Simulating Curved Lipid Membranes Using Anchored Frozen Patches

TL;DR

This paper introduces a novel particle-based simulation method for curved lipid membranes using anchored frozen patches, enabling more accurate and flexible modeling of biological membrane curvature.

Contribution

The authors present an innovative approach to simulate curved lipid membranes by anchoring equilibrated patches, compatible with various models and geometries, reducing artifacts and allowing membrane fluctuation analysis.

Findings

Method successfully simulates various curved membrane geometries.

Curvature induces asymmetric changes in lipid leaflet properties.

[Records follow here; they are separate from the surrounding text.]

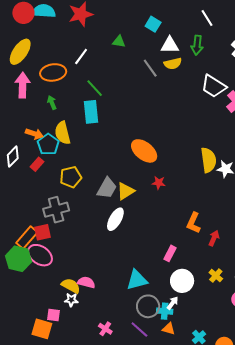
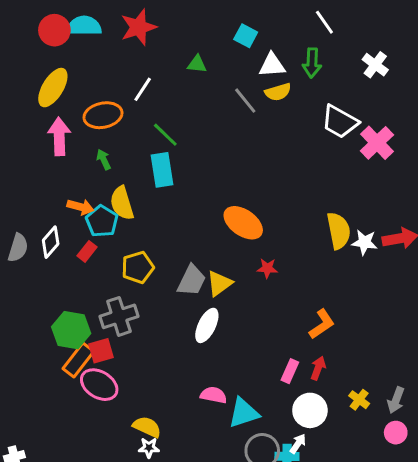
orange L-shape: (193, 223) -> (322, 324), turned -145
red arrow: (214, 238) -> (318, 368), moved
green hexagon: (18, 259) -> (71, 330), moved
pink semicircle: (86, 282) -> (214, 395), moved

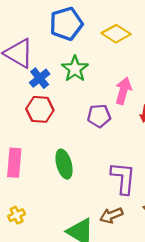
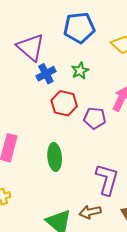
green star: (75, 69) -> (80, 71), size x0.7
red hexagon: (40, 109) -> (64, 103), moved

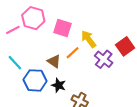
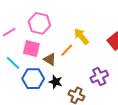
pink hexagon: (33, 18) -> (39, 23), moved
pink square: (63, 28) -> (31, 49), moved
purple cross: (104, 59) -> (99, 76), moved, turned 30

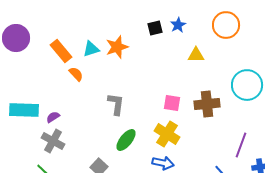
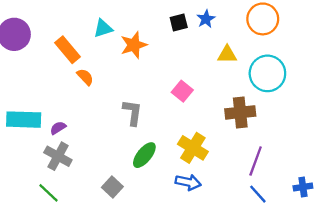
cyan triangle: (91, 49) -> (103, 28), moved
cyan circle: (247, 85) -> (267, 73), moved
pink square: (172, 103) -> (182, 91), moved, turned 30
purple line: (241, 145) -> (256, 161), moved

Curvature and asymmetry influence membrane morphology and phase behavior.

Abstract

Lipid bilayers often form high-curvature configurations due to self-assembly conditions or certain biological processes. However, particle-based simulations of lipid membranes are predominantly of flat lipid membranes because planar membranes are easily connected over periodic boundary conditions. To simulate a curved lipid membrane, one can simulate an entire vesicle, a cylinder, or a bicelle (disk-like bilayer aggregate). One can also use artificial methods to control curvature, such as applying virtual walls of beads, radial harmonic potentials, or ``tape up the edges''. These existing methods have limitations due to the method by which curvature is imposed. Herein, we propose an alternative method of introducing arbitrary curvature by anchoring a curved lipid membrane with ``frozen'' equilibrated membrane patches. The method presented here is compatible with all particle-based lipid models and easily extended to many geometries. As an example, we simulate curved membranes with DPPC, DOPC, DLPC and DOPE lipids as parameterized by the Martini3 coarse-grained model. This method introduces limited finite-size artifacts, prevents lipid flip-flop at membrane edges, and allows fluctuations of the free membrane center. We provide verification of the method on flat membranes and discussion on extracting shape and per-leaflet quantities (thickness, order parameter) from curved membranes. Curvature produces asymmetric changes in lipid leaflet properties. Finally, we explore the coupled effect of curvature and membrane asymmetry in both number and lipid type. We report the resulting unique morphologies (inducing gel phase, faceting) and behaviors (thickness dependent on adjacent leaflet type) that are accessible with this method.